[Records from a data collection]
---------------

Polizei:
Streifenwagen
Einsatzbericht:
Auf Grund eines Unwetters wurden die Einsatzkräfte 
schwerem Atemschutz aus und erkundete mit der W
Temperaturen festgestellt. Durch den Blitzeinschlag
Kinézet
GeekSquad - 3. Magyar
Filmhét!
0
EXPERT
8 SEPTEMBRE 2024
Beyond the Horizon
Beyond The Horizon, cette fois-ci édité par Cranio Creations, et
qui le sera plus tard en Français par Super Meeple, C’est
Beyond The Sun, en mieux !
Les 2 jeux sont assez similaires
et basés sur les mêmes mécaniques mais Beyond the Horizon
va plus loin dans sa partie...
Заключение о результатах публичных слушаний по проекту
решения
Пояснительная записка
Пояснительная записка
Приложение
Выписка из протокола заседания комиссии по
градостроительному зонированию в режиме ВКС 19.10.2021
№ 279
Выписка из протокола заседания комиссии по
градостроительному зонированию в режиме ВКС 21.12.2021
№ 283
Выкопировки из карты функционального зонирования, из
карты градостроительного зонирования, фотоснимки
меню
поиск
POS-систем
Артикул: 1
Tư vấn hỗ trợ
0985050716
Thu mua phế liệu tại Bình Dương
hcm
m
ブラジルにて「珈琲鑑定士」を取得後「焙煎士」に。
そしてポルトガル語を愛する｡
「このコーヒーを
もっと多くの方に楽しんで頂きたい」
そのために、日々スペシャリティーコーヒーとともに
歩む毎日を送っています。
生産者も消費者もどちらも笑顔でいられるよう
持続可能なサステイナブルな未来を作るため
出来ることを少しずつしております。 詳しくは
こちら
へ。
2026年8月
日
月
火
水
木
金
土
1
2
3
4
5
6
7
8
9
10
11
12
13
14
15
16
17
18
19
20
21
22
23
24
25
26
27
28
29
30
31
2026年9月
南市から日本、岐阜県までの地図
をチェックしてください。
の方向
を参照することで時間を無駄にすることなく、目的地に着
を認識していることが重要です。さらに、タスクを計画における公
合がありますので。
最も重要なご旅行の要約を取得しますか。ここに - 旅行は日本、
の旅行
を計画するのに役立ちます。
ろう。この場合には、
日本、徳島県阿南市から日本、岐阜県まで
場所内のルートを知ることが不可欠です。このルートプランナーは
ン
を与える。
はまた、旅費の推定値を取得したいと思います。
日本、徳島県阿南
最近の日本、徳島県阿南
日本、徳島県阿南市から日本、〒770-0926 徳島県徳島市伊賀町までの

---------------

Could you reproduce exactly the lines of the entries above, from the one with "8 SEPTEMBRE 2024" through the one with "Tư vấn hỗ trợ", and nothing else?

8 SEPTEMBRE 2024
Beyond the Horizon
Beyond The Horizon, cette fois-ci édité par Cranio Creations, et
qui le sera plus tard en Français par Super Meeple, C’est
Beyond The Sun, en mieux !
Les 2 jeux sont assez similaires
et basés sur les mêmes mécaniques mais Beyond the Horizon
va plus loin dans sa partie...
Заключение о результатах публичных слушаний по проекту
решения
Пояснительная записка
Пояснительная записка
Приложение
Выписка из протокола заседания комиссии по
градостроительному зонированию в режиме ВКС 19.10.2021
№ 279
Выписка из протокола заседания комиссии по
градостроительному зонированию в режиме ВКС 21.12.2021
№ 283
Выкопировки из карты функционального зонирования, из
карты градостроительного зонирования, фотоснимки
меню
поиск
POS-систем
Артикул: 1
Tư vấn hỗ trợ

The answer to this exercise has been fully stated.